The records that follow should be returned exactly, pictures excluded.

** Opening Supplied information block **

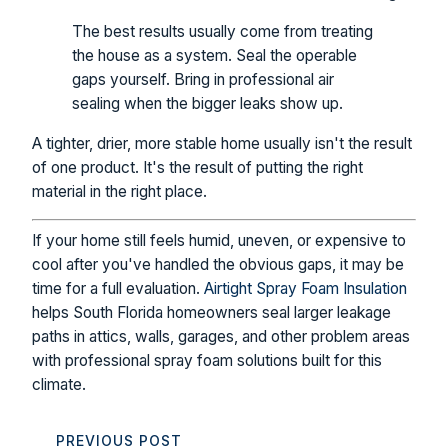
The best results usually come from treating
the house as a system. Seal the operable
gaps yourself. Bring in professional air
sealing when the bigger leaks show up.
A tighter, drier, more stable home usually isn't the result
of one product. It's the result of putting the right
material in the right place.
If your home still feels humid, uneven, or expensive to
cool after you've handled the obvious gaps, it may be
time for a full evaluation.
Airtight Spray Foam Insulation
helps South Florida homeowners seal larger leakage
paths in attics, walls, garages, and other problem areas
with professional spray foam solutions built for this
climate.
PREVIOUS POST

** Closing Supplied information block **

#### [Written response]
The best results usually come from treating
the house as a system. Seal the operable
gaps yourself. Bring in professional air
sealing when the bigger leaks show up.
A tighter, drier, more stable home usually isn't the result
of one product. It's the result of putting the right
material in the right place.
If your home still feels humid, uneven, or expensive to
cool after you've handled the obvious gaps, it may be
time for a full evaluation.
Airtight Spray Foam Insulation
helps South Florida homeowners seal larger leakage
paths in attics, walls, garages, and other problem areas
with professional spray foam solutions built for this
climate.
PREVIOUS POST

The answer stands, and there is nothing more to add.